MÖ 1200-1600'lerde burada ilk kent devletlerini kuran ve 'karsambaç' dedikleri dondurmanın o çağdaki ilk 'müellifleri' olan Hititler 'in antik yerleşmesi 'Gurgum' , Persler döneminde 'Mark Hassi' , İS 11 yüzyılda 'Maraş' olmuş. İS 8 yüzyıldaki Bizans İmparatoru Leon İsonyan da Maraşlı bir Ermeniymiş...
14. yüzyılda 'Dulkadiroğulları Beyliği' , kentin şimdiki tarihsel dokusunu 'Kale' eteklerinde ve 'Ulu Cami' (1502) çevresinde 'Türkmen' mimarisinin özgün örneklerinden 'Taş Medrese' (1509) ile birlikte şekillendiriyor... 1522'den sonra Osmanlı'nın kapalıçarşılarıyla donanırken 19. yüzyılın ilk yarısında 'Amerikan Okulu' nun bile açıldığı önemli bir ticaret kenti oluyor...

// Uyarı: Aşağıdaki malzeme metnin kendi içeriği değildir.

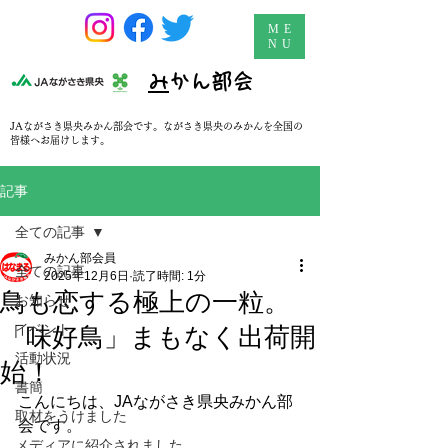
ME
NU
​
みかん部会
JAながさき県央みかん部会です。ながさき県央のみかんを全国の
皆様へお届けします。
記事
全ての記事
みかん部会員
全ての記事
2025年12月6日
読了時間: 1分
鳥も恋する極上の一粒。
お知らせ
イベント
「味好鳥」まもなく出荷開
活動状況
始！
書簡
こんにちは、JAながさき県央みかん部
取材をうけました
会です。
メディアに紹介されました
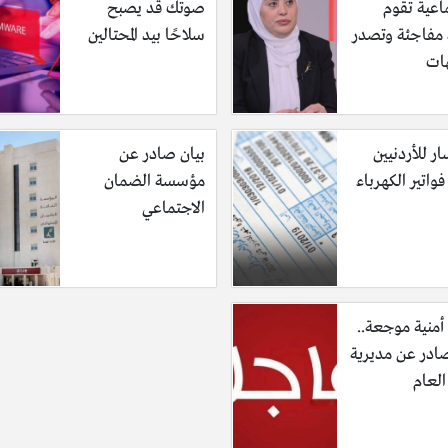
اعية تقوم
صوتك قد يصبح
ة مفاجئة وتصدر
سلاحًا بيد المحتالين
ات
ر للأردنيين
بيان صادر عن
واتير الكهرباء
مؤسسة الضمان
الاجتماعي
أمنية موجعة..
صادر عن مديرية
العام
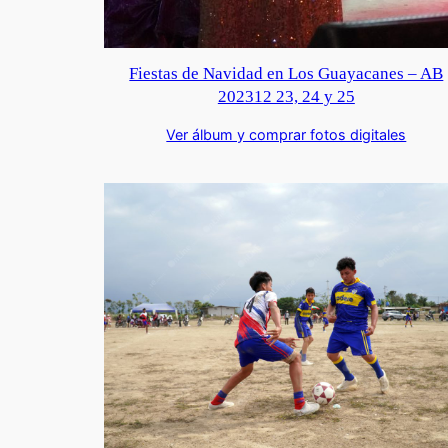
Fiestas de Navidad en Los Guayacanes – AB
202312 23, 24 y 25
Ver álbum y comprar fotos digitales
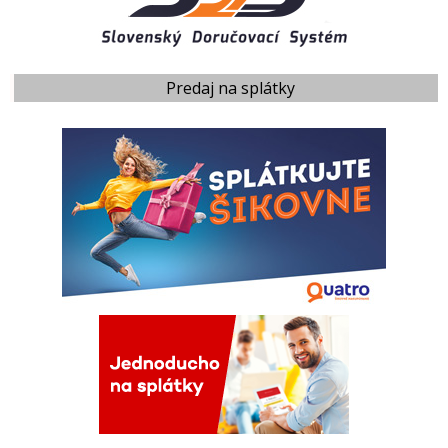
Predaj na splátky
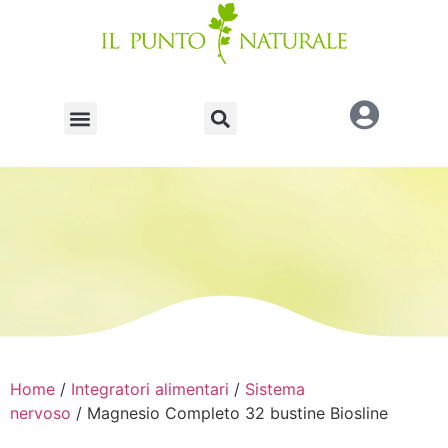
Home
/
Integratori alimentari
/
Sistema
nervoso
/ Magnesio Completo 32 bustine Biosline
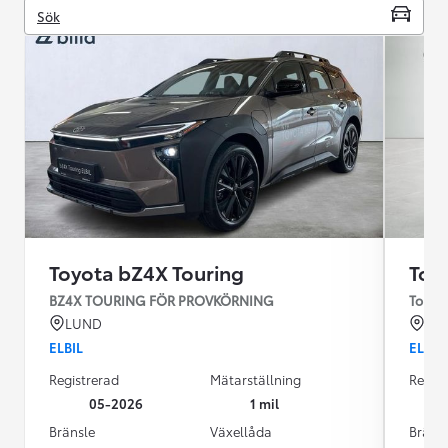
Sök
Toyota bZ4X Touring
Toy
BZ4X TOURING FÖR PROVKÖRNING
Touri
LUND
VE
ELBIL
ELBIL
Registrerad
Mätarställning
Regist
05-2026
1 mil
Bränsle
Växellåda
Bräns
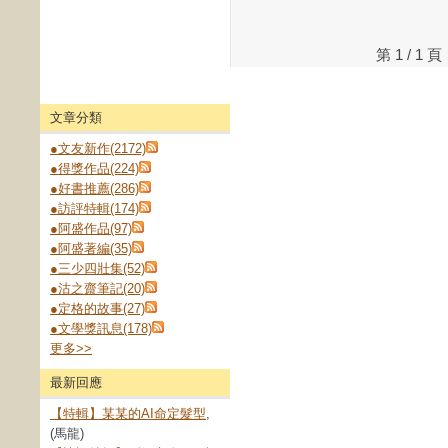
第 1 / 
文章分類
●文友新作(2172)
●得獎作品(224)
●好書推薦(286)
●訪評特輯(174)
●阿盛作品(97)
●阿盛著編(35)
●三少四壯集(52)
●沽之齋筆記(20)
●定格的故事(27)
●文學獎訊息(178)
更多
>>
最新回應
【特輯】某某的AI命定髮型
,
(馬龍)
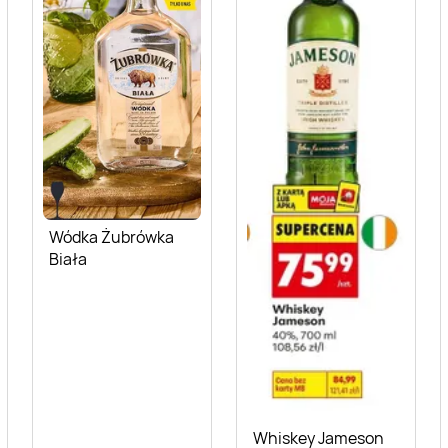
Wódka Żubrówka
Biała
Whiskey Jameson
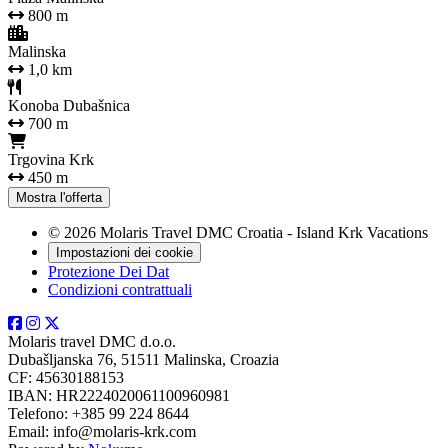
800 m
Malinska
1,0 km
Konoba Dubašnica
700 m
Trgovina Krk
450 m
Mostra l'offerta
© 2026 Molaris Travel DMC Croatia - Island Krk Vacations
Impostazioni dei cookie
Protezione Dei Dat
Condizioni contrattuali
Molaris travel DMC d.o.o.
Dubašljanska 76, 51511 Malinska, Croazia
CF: 45630188153
IBAN: HR2224020061100960981
Telefono: +385 99 224 8644
Email: info@molaris-krk.com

Kentin 'kahramanlık' destanı ise 1919'daki Fransız işgaline karşı Sütçü İmam Hüseyin 'in 31 Ekim'de ilk silahı ateşlemesiyle yazılmaya başlıyor. Kurtuluş Savaşı zaferine TBMM Hükümeti'nin ödülü, 1920'deki 'il' kararı oluyor...
Bu efsanevi geçmiş içinde, Ermenilerin Gerçek ve Çan isimli gazeteleri, 1919 öncesinin 'dostluk ortamı' nı kanıtlarken 1922'de 'Memleket Fotoğrafhanesi' nin açılması da 80 yıl önceki 'kentli' yaşamın simgesi...
Duyarsızlıktan arınabilmek
''Ne Kaldı Maraş'tan'' sorusunun panelistleri Sütçü İmam Üniversitesi'nden Prof. Dr. Mehmet Özkarcı , Ticaret ve Sanayi Odası Başkanvekili Sermet Çuhadar ve Belediye Başkan Yardımcısı Cemal Tanrıverdi 'ydi...
Sorunun 'maddi' yanıtı, 37'si kültür varlığı olarak tescilli 250 kadar eski evle birlikte 1990'da ilan edilen SİT alanı, eski çarşı ve anıtsal yapılar... Bunlardan, Kanlıdere'deki Çiftaslan Konağı 'nı yaşatan Alaaddin Çiftaslan 'a, Kışlaönü'ndeki Bayazıtlar Konağı 'na bakan Şevket Bey 'e ve diğer az sayıdaki duyarlı Maraşlıya teşekkür ediyoruz...
Panel sorusunun 'manevi yanıt' ı ise Maraş'ın işte sadece 'bu kadarcık' kalmış olması... Hele, Cumhuriyet Caddesi'nde 18 kat yükselen ve azman bir 'uygunsuzluk abidesi' gibi duran Özel İdare İşhanı, her yönüyle 'kente karşı suç' örneği... Büyük oranda 'boş' kalan bu binaya harcanan parayla kim bilir kaç tarihi yapı kurtarılırdı...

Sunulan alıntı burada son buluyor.